Giving Birth with the NHS – Part 2

If you missed it: Having a Baby with the NHS – Part 1 covers the pre-birth generalities.

So now we get to the good stuff: BIRTH, or where the rubber hits the road. This is a combination “all about the NHS” and “my birth story but not too detailed”.

To warm up, let’s talk about the NCT class that T and I took to prepare for birth. NCT = National Childcare Trust, the UK’s largest charity for parents. We heard from everyone that taking a pre-birth learn all about pregnancy and babies class was a great way to meet people in your area having babies when you are. Oh, and learn about babies too. But the main point being that people take them both to make friends and to learn stuff because like many of us, our existing friends may not be having babies at the same time as us. And obviously we need friends period given our recent immigration.

The class met about an 18 minute walk through the woods from our flat in Crouch End in an after school program room. Highlights of the facility include having to get buzzed in; the miniature chairs we sat on; and most of all, the miniature toilets, which of course were made frequent use of given the fact there were 8 pregnant ladies in the class.

Anyway – the class was INVALUABLE (actually it was very valuable – almost $500!!), meeting 6 times or so plus a reunion meeting after all of the babies are borned. Not only had T and I forgotten (or never learned) a whole bunch of stuff about pregnancy and infants, but this class helped set our expectations for the rest of our healthcare experience. As different as giving birth in the UK was for us, it would have been even more jarring had our expectations not been set by this class.

And, we met some great people. I got to wow them with my technical prowess, setting us all up with a WhatsApp group. #coolkidforonce It’s really nice to feel more connected to the community, though.

Moving into birth, since that’s what the NCT class was in preparation for.

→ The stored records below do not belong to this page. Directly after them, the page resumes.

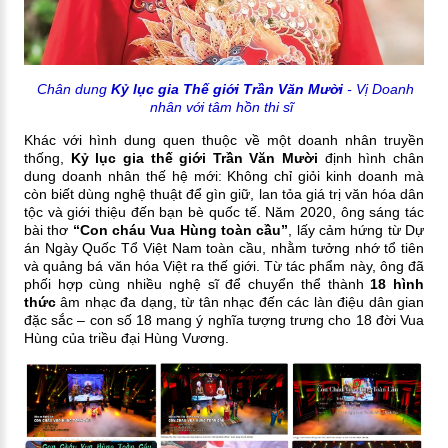
Chân dung
Kỷ lục gia Thế giới Trần Văn Mười
- Vị Doanh
nhân với tâm hồn thi sĩ
Khác với hình dung quen thuộc về một doanh nhân truyền
thống,
Kỷ lục gia thế giới Trần Văn Mười
định hình chân
dung doanh nhân thế hệ mới: Không chỉ giỏi kinh doanh mà
còn biết dùng nghệ thuật để gìn giữ, lan tỏa giá trị văn hóa dân
tộc và giới thiệu đến bạn bè quốc tế. Năm 2020, ông sáng tác
bài thơ
“Con cháu Vua Hùng toàn cầu”
, lấy cảm hứng từ Dự
án Ngày Quốc Tổ Việt Nam toàn cầu, nhằm tưởng nhớ tổ tiên
và quảng bá văn hóa Việt ra thế giới. Từ tác phẩm này, ông đã
phối hợp cùng nhiều nghệ sĩ để chuyển thể thành
18 hình
thức
âm nhạc đa dạng, từ tân nhạc đến các làn điệu dân gian
đặc sắc – con số 18 mang ý nghĩa tượng trưng cho 18 đời Vua
Hùng của triều đại Hùng Vương.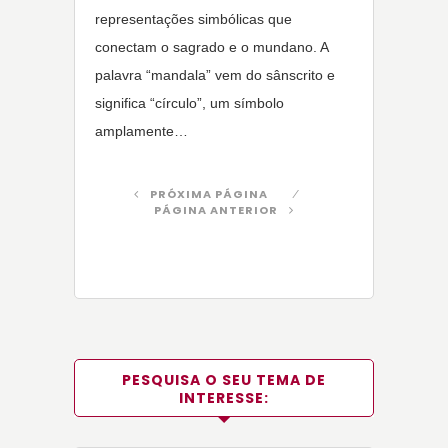
representações simbólicas que
conectam o sagrado e o mundano. A
palavra “mandala” vem do sânscrito e
significa “círculo”, um símbolo
amplamente…
PRÓXIMA PÁGINA
PÁGINA ANTERIOR
PESQUISA O SEU TEMA DE
INTERESSE: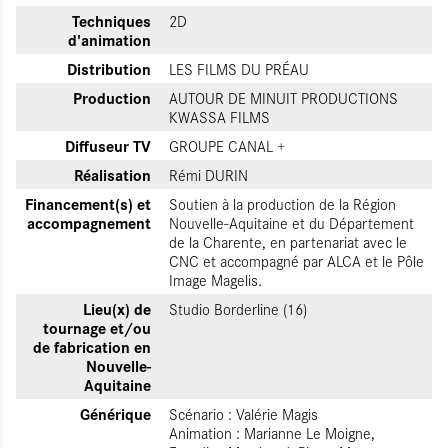
Techniques
2D
d'animation
Distribution
LES FILMS DU PRÉAU
Production
AUTOUR DE MINUIT PRODUCTIONS
KWASSA FILMS
Diffuseur TV
GROUPE CANAL +
Réalisation
Rémi DURIN
Financement(s) et
Soutien à la production de la Région
accompagnement
Nouvelle-Aquitaine et du Département
de la Charente, en partenariat avec le
CNC et accompagné par ALCA et le Pôle
Image Magelis.
Lieu(x) de
Studio Borderline (16)
tournage et/ou
de fabrication en
Nouvelle-
Aquitaine
Générique
Scénario : Valérie Magis
Animation : Marianne Le Moigne,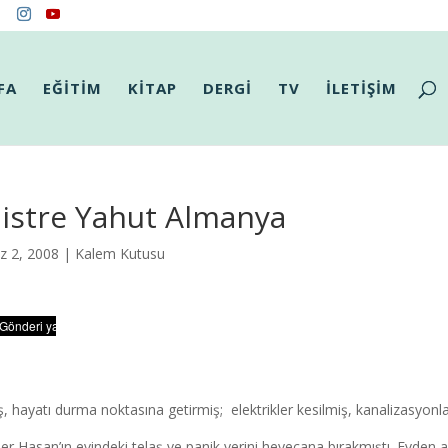
FA
EĞİTİM
KİTAP
DERGİ
TV
İLETİŞİM
listre Yahut Almanya
z 2, 2008 |
Kalem Kutusu
ş, hayatı durma noktasına getirmiş; elektrikler kesilmiş, kanalizasyonlar
er Hasan’ın evindeki telaş ve panik yerini heyecana bırakmıştı. Evden a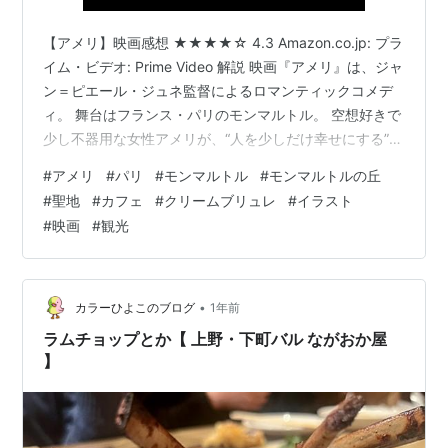
【アメリ】映画感想 ★★★★☆ 4.3 Amazon.co.jp: プラ
イム・ビデオ: Prime Video 解説 映画『アメリ』は、ジャ
ン＝ピエール・ジュネ監督によるロマンティックコメデ
ィ。 舞台はフランス・パリのモンマルトル。 空想好きで
少し不器用な女性アメリが、“人を少しだけ幸せにする”こ
とをきっかけに自分自身の恋と向き合っていく物語で
#
アメリ
#
パリ
#
モンマルトル
#
モンマルトルの丘
す。 感想 ■ 日常の“小さな幸せ”が刺さる アメリの好きな
#
聖地
#
カフェ
#
クリームブリュレ
#
イラスト
ことは 豆袋に手を入れる クリームブリュレの表面を割る
#
映画
#
観光
など、本当にささいなこと。 でもそれがすごく印象に残
るんですよね。 「こういう小さな幸せ、いいな」と見て
いて自然と感じられる作品でした。 …
•
カラーひよこのブログ
1年前
ラムチョップとか【 上野・下町バル ながおか屋
】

Many hospitals in the UK now have birthing centers (or rather Birth Centres) in addition to the regular maternity ward. These are very zen, spa-like spaces where you can have your baby, and often include a deep pool-like bath. They’re much more relaxing than a typical labour ward, which is good for your hormone levels. I really, really liked them, and the fact that birth centres are so common in hospitals here.

birth centre

Don’t you feel relaxed already?

Sadly, this is NOT where we – I mean I – gave birth. A. No high risk births can be held here, and B. No epidurals are given though you can have gas (ie nitrous oxide). Instead you get to float in the water, hang from fabric thingies from the ceiling, and roll on a ball. And yes, that is a double Murphy bed that folds out of the wall. And the lighting really is that moody.

Instead, we were in a traditional labour ward. Importantly, there are two different sections of a maternity ward area – the maternity ward, where mums wait to be ready to give birth and/or recover from birth, and the labour ward, where active labour happens. We learnt this lesson the hard way.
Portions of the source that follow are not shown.